About Gut Microbiota
- The human gut microbiota refers to the trillions of microbes, such as bacteria, viruses, fungi, and parasites, that live in the human gut.
- Previously, people referred to the gut microbiota as the microflora of the gut.
- The gut microbiome is the environment they live in.
- Establishment of the human gut microbiota:
- Infants inherit their first gut microbes during vaginal delivery or breastfeeding (chestfeeding).
- Later, your diet and other environmental exposures introduce new microbes to your biome.
- The gut microbiota assists in a range of bodily functions, including:
- harvesting energy from digested food
- protecting against pathogens
- regulating immune function
- strengthening the biochemical barriers of the gut and intestine
- Changes in microbiota composition can affect these functions.
- While there are beneficial bacteria in the gut, there are also harmful bacteria that can enter the Gastrointestinal (GI) tract and cause infection.
- These infections include food poisoning and other GI diseases that result in diarrhea and vomiting.
- Research suggests that bacterial populations in the GI system play a role in developing gut conditions, including inflammatory bowel diseases (IBD), such as Crohn’s disease and ulcerative colitis.

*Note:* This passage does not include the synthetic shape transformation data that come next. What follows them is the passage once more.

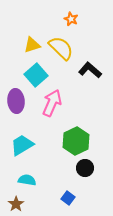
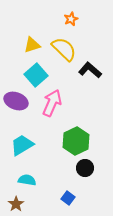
orange star: rotated 24 degrees clockwise
yellow semicircle: moved 3 px right, 1 px down
purple ellipse: rotated 65 degrees counterclockwise
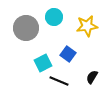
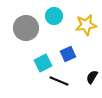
cyan circle: moved 1 px up
yellow star: moved 1 px left, 1 px up
blue square: rotated 28 degrees clockwise
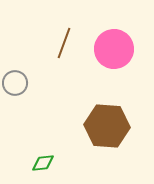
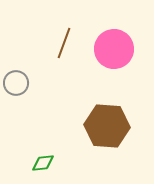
gray circle: moved 1 px right
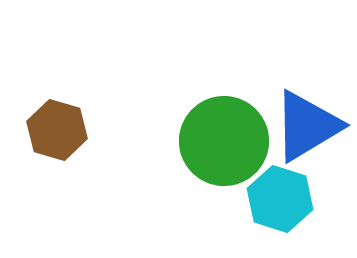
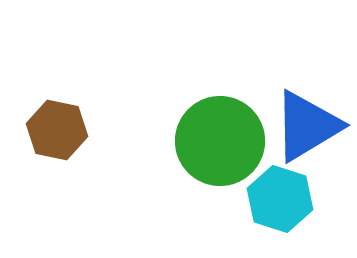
brown hexagon: rotated 4 degrees counterclockwise
green circle: moved 4 px left
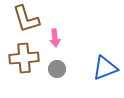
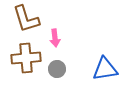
brown cross: moved 2 px right
blue triangle: moved 1 px down; rotated 12 degrees clockwise
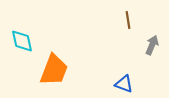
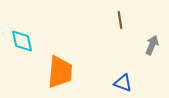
brown line: moved 8 px left
orange trapezoid: moved 6 px right, 2 px down; rotated 16 degrees counterclockwise
blue triangle: moved 1 px left, 1 px up
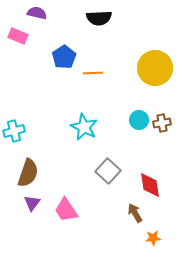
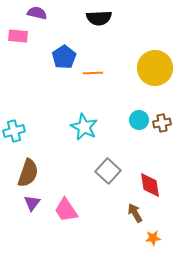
pink rectangle: rotated 18 degrees counterclockwise
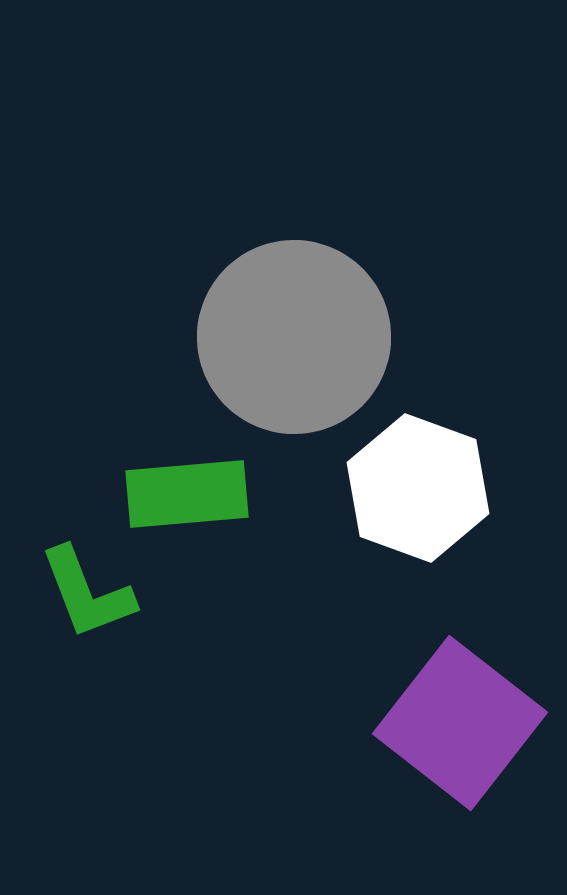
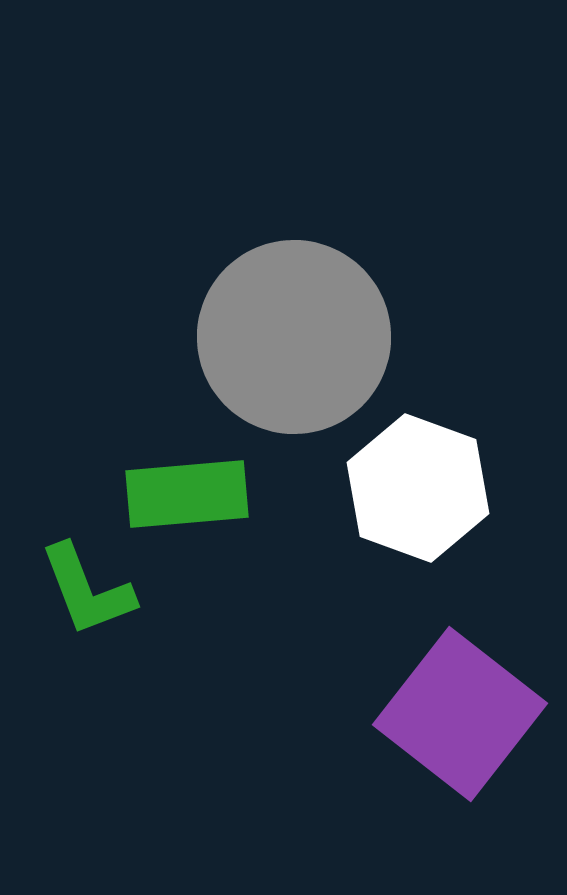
green L-shape: moved 3 px up
purple square: moved 9 px up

- Low microbial diversity in the gut also has links to obesity and type 2 diabetes.
- The status of the gut microbiota also has links to metabolic syndrome.
- Disturbing the microbiota with antibiotics can also lead to disease, including infections that become resistant to antibiotics.
Q1) What is Crohn’s disease?
Crohn's disease is a chronic (long-lasting) disease that causes inflammation in your digestive tract. It can affect any part of your digestive tract, which runs from your mouth to your anus. But it usually affects your small intestine and the beginning of your large intestine.Crohn's disease is an inflammatory bowel disease (IBD).